Selkie l’otarie avait un rôle essentiel car cet énorme mammifère marin se montre aussi loyal et aimante envers Nim que n’importe quel chien fidèle, malgré ses 200 kilos et son mode de vie aquatique. Pour trouver la bonne Selkie, Katie Brock a dû faire appel à Sea World Australia, qui se situe non loin du site du tournage, sur la Gold Coast du Queensland. L’aquarium a proposé les services de Spud et Friday, deux de ses otaries adultes mâles les plus formées qui savaient déjà saluer, embrasser et prendre dans les bras. Tous deux se révélèrent être de très bons compagnons de tournage.
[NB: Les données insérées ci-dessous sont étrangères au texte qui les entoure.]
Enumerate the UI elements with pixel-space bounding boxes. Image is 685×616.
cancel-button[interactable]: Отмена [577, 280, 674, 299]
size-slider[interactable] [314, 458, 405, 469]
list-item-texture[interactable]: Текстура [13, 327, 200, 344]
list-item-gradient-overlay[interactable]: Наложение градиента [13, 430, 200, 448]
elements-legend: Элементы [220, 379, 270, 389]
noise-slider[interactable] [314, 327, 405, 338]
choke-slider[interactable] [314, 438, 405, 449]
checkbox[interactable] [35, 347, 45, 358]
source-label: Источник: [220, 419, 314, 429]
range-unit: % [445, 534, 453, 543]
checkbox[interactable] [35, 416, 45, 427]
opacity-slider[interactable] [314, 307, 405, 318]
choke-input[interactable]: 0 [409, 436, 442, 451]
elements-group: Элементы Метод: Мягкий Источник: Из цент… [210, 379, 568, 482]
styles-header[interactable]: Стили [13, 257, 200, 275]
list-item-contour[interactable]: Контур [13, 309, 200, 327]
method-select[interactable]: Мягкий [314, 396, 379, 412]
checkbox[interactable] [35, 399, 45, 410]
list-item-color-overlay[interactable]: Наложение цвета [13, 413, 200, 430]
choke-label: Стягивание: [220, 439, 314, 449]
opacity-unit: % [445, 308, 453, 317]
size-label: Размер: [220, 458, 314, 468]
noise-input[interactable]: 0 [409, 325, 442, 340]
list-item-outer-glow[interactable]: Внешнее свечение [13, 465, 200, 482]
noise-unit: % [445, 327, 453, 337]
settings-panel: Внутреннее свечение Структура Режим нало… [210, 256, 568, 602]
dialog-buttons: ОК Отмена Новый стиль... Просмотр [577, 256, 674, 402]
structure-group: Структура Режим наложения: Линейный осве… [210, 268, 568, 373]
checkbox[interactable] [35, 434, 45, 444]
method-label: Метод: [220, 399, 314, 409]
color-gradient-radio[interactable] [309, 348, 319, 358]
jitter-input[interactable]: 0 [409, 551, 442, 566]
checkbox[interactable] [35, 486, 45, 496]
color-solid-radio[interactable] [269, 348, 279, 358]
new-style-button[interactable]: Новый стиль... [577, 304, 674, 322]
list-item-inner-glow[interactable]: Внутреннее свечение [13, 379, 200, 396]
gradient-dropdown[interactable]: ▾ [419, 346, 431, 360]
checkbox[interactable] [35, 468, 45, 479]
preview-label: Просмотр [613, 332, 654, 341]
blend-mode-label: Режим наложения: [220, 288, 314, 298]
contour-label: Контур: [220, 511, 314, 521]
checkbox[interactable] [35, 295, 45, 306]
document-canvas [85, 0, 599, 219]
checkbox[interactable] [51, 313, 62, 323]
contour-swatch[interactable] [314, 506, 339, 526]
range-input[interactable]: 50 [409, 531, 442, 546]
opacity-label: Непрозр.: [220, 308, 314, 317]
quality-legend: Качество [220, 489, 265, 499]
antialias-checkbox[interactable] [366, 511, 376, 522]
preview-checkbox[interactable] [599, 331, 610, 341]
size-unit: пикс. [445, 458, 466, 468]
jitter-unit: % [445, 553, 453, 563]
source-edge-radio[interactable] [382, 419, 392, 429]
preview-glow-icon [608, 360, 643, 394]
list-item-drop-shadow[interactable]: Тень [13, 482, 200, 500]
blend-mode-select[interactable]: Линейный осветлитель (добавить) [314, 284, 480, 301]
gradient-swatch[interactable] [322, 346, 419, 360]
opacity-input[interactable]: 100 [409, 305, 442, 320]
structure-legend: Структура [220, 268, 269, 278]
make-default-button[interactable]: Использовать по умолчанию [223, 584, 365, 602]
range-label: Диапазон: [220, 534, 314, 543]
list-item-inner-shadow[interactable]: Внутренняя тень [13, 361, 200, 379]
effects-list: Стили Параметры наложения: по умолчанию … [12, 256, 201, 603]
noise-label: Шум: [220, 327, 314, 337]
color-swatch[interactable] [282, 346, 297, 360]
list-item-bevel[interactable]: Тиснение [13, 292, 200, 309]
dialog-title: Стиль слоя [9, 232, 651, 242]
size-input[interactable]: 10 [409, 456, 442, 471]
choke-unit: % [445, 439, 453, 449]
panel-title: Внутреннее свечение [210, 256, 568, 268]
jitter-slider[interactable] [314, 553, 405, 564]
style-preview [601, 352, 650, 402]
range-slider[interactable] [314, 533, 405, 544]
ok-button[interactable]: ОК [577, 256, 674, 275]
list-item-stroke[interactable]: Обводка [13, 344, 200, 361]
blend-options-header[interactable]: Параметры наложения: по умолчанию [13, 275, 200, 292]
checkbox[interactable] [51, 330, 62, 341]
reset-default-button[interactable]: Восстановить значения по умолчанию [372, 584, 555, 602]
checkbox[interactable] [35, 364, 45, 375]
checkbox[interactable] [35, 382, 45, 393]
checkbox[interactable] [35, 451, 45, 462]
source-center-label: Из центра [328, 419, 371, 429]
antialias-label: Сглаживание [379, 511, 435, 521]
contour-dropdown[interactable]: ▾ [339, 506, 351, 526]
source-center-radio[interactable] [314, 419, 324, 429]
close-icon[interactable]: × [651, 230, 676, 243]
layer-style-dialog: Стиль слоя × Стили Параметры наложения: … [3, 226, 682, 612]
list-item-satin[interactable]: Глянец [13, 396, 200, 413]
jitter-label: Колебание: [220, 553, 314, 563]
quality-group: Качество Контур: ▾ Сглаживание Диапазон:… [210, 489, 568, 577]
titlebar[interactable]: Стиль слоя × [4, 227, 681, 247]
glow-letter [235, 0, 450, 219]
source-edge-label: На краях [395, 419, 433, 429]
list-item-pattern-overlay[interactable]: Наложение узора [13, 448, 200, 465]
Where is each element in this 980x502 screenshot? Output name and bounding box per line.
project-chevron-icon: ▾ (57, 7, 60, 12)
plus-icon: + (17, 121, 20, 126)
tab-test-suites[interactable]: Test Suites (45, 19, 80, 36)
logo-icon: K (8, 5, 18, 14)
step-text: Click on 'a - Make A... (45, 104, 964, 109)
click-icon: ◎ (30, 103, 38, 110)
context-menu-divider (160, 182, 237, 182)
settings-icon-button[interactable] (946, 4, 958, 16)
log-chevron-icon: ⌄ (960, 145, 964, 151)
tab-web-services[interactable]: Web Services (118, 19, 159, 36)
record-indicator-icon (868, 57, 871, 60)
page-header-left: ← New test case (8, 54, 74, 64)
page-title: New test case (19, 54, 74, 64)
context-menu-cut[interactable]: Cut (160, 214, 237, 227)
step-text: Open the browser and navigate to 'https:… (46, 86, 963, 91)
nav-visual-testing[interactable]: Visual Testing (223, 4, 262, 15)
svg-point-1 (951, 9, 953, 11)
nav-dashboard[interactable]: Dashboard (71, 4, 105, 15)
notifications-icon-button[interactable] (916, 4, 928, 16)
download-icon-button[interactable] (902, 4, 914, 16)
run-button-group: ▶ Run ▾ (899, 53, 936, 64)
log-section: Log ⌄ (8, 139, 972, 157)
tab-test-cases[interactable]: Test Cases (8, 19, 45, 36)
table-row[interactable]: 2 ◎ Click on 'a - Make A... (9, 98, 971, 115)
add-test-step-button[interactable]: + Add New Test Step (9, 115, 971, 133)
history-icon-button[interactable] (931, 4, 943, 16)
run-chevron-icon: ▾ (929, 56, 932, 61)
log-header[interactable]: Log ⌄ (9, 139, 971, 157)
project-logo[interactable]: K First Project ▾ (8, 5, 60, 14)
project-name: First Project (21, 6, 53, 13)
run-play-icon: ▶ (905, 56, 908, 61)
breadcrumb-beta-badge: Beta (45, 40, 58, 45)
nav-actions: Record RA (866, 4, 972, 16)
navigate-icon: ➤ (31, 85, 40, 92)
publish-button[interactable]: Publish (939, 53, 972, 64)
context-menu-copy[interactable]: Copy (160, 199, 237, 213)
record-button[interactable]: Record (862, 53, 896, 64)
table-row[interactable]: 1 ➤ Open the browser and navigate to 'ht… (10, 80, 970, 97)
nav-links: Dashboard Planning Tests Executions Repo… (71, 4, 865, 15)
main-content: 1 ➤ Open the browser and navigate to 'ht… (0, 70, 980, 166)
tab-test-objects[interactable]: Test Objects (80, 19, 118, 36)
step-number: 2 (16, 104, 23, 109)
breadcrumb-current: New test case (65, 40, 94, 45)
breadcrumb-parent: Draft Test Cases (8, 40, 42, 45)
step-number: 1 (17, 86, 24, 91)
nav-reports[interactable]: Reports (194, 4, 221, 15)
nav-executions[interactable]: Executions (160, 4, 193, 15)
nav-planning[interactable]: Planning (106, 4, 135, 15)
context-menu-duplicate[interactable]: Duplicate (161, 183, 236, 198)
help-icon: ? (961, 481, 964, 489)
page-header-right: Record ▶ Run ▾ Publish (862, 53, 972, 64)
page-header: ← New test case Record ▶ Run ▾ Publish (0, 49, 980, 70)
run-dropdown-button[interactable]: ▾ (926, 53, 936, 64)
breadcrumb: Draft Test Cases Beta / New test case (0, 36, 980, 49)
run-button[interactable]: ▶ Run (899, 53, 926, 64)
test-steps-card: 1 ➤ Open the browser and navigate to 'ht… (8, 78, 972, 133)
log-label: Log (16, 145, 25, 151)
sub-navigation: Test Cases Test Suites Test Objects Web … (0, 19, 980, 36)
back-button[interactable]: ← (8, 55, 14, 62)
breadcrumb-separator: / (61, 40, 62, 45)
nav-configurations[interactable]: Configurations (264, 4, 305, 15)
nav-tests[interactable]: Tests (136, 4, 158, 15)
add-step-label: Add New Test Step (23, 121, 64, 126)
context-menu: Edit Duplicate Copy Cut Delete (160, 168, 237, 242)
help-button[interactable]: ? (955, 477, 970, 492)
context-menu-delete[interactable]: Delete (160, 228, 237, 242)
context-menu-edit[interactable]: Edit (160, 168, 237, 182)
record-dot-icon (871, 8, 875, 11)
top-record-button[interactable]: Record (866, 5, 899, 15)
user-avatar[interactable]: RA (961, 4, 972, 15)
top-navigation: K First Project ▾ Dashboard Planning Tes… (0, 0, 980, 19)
Malgré leur taille et leur force conséquentes, les otaries australiennes sont réputées pour être des animaux très curieux et capables de s’adapter à de nouvelles situations avec une grande énergie. « Les otaries ont beaucoup de personnalité et constituent des personnages très riches », souligne Katie Brock.
Katie Brock a travaillé avec Spud et Friday pour que la production dispose de deux otaries au cas où l’une d’entre elles n’ait pas « envie » de prendre certaines poses. Même si elles étaient déjà très entraînées, les otaries ont dû apprendre quelques astuces cinématographiques. « Le plus dur pour Spud et Friday était qu’elles étaient habituées à travailler juste à côté de leurs dresseurs et qu’elles devaient le faire à distance pendant le tournage, ce qui n’était pas une mince affaire », raconte Katie Brock. John Medlin ajoute : « Elles devaient aussi travailler avec les caméras, les lumières et toute l’équipe autour d’elles, ce à quoi les otaries ne sont pas habituées ! » Mais le plus important pour Spud et Friday était d’apprendre à travailler avec Abigail Breslin. « Nous avons commencé à nouer un lien dès le début », explique Katie Brock. « Nous l’avons fait nourrir les otaries et les caresser tous les jours ».
Abigail Breslin reconnaît qu’elle a d’abord été impressionnée par l’énorme taille de ses collègues mammifères marins. « Ils étaient bien plus gros que ce que je croyais ! », raconte-t-elle. « Mais je n’ai pas eu vraiment peur car ils étaient tellement mignons. Je me suis beaucoup amusée avec eux. C’était fascinant d’apprendre à faire tous ces tours avec eux. La seule chose que je n’ai pas aimée, c’est l’odeur du poisson quand je les nourrissais en récompense de leurs efforts. »
Les otaries se montraient très reconnaissantes de l’affection d’Abigail Breslin. « Dès qu’Abigail entrait dans la pièce, les otaries couraient vers elle pour l’embrasser », se souvient Mark Levin. « Elles ont noué une belle relation avec Abigail et on le voit à l’écran ». La productrice Paula Mazur explique que les otaries ont apporté plus au film que ce qu’elle croyait possible : « Au début, nous ne savions pas très bien ce qu’elles pouvaient faire, mais quand Katie nous a montré ce dont elles étaient capables, nous avons retravaillé le scénario afin d’y ajouter plus de scènes avec Selkie. Elles étaient, ainsi que leurs dresseurs bien sûr, tellement douées et c’était tellement plus facile de travailler avec elles que ce que nous avions imaginé. Elles se sont vraiment prises d’amitié pour Abigail, et réciproquement. C’était merveilleux. »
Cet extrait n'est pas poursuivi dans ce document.